Collected data
*** Block opens ***
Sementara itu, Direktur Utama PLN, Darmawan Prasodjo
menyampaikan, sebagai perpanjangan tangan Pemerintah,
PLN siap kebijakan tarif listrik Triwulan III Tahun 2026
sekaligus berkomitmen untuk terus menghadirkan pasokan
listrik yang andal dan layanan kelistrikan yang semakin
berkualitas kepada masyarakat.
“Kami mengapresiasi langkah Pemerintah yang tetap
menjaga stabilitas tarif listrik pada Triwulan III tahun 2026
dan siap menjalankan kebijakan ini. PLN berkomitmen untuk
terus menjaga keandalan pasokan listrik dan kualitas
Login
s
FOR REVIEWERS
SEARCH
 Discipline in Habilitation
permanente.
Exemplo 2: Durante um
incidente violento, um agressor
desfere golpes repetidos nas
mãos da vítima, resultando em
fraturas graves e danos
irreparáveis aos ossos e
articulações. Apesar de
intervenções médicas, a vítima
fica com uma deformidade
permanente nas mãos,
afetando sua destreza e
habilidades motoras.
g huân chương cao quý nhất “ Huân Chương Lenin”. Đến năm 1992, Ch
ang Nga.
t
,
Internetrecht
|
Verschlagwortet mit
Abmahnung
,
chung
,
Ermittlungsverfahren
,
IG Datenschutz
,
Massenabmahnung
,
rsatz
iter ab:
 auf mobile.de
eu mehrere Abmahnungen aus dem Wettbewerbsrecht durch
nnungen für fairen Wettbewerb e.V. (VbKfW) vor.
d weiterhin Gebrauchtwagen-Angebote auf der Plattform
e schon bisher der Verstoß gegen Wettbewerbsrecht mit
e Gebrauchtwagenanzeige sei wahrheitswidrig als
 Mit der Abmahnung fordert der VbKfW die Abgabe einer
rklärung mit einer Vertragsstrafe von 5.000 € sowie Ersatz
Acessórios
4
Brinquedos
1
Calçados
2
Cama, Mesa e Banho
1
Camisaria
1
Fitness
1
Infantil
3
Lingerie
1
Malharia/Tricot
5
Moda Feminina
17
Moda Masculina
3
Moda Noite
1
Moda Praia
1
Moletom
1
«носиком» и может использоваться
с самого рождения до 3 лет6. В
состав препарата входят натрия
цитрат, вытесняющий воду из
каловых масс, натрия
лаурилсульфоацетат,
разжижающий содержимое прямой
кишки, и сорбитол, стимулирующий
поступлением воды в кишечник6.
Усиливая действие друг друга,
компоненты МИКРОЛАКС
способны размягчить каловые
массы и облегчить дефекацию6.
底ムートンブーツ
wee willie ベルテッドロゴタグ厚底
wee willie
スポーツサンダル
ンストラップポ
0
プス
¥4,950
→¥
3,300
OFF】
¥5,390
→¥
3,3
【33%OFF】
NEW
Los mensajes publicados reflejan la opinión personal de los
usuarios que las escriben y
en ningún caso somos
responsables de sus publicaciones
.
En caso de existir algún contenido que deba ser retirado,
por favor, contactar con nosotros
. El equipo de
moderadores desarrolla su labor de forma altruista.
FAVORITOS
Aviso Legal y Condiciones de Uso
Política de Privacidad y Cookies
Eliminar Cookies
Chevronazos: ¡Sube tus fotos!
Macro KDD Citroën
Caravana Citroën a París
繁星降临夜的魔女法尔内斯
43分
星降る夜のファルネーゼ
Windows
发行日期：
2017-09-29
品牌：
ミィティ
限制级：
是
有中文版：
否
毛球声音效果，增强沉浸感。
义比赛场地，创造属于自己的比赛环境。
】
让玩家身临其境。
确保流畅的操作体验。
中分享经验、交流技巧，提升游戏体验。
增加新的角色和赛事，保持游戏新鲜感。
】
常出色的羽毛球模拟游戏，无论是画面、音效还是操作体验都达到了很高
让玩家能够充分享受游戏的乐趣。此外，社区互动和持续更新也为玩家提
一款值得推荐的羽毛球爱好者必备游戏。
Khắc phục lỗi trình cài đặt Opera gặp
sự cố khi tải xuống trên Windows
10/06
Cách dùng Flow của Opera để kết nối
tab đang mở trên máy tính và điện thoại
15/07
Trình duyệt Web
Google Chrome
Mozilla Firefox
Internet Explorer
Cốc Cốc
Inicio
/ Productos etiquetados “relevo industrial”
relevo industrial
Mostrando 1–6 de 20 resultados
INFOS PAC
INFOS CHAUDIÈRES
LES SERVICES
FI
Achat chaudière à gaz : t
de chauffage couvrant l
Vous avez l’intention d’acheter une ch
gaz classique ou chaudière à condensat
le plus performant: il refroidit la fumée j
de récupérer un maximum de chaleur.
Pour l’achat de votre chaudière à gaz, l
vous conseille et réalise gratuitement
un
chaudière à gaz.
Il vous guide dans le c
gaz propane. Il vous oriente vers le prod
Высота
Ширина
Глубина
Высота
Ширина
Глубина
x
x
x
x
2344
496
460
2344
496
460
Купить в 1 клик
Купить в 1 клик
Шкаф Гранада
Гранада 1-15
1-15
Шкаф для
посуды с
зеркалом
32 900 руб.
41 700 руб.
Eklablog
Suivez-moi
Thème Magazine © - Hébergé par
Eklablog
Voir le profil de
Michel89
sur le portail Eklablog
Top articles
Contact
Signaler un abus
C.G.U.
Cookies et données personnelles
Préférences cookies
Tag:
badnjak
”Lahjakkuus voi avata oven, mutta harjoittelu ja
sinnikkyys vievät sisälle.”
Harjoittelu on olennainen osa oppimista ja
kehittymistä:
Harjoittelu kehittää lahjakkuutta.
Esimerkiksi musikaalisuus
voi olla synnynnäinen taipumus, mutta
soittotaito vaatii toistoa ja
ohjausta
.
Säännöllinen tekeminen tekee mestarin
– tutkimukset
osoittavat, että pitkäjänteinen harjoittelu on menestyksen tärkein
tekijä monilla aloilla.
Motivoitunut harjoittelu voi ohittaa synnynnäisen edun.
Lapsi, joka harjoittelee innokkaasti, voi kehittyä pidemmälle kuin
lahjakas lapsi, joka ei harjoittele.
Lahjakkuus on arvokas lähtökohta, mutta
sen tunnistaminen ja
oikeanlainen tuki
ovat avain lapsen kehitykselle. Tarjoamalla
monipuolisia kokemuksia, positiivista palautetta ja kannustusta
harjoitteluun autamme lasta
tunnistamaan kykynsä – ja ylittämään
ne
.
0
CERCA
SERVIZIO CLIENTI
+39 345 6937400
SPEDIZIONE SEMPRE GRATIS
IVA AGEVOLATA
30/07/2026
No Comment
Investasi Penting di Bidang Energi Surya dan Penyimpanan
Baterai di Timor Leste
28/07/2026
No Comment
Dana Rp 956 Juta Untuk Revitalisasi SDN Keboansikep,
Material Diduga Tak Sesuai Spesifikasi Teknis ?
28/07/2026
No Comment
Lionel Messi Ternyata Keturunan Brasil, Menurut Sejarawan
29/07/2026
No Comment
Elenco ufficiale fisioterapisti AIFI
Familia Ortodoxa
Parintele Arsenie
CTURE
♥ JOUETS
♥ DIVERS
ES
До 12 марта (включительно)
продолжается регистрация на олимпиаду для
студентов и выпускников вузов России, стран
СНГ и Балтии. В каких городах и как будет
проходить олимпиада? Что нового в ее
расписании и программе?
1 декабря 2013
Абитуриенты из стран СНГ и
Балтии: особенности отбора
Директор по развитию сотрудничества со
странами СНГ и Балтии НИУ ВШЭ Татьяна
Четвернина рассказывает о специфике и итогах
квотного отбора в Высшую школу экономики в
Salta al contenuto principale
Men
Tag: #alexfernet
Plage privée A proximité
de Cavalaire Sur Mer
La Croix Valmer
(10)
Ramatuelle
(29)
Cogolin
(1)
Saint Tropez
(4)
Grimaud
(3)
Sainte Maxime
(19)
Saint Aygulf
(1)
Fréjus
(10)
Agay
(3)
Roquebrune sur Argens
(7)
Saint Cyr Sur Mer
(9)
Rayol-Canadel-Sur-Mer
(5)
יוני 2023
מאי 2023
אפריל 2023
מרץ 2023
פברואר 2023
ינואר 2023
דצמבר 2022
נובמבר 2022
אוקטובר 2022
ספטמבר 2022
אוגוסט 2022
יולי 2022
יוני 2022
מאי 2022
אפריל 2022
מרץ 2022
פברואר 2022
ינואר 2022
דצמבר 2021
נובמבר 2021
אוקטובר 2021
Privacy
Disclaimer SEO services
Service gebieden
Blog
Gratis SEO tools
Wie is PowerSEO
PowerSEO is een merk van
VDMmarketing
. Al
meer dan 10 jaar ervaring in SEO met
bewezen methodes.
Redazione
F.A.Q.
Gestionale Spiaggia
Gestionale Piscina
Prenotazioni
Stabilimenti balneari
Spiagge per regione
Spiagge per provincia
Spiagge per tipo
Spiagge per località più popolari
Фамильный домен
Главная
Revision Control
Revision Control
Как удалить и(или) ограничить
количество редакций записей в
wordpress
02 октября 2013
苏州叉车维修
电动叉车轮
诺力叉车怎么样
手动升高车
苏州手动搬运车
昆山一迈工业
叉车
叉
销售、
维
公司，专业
*** Block closes ***
Please count the lines of the entries above that include "pasokan" and give only the total.

2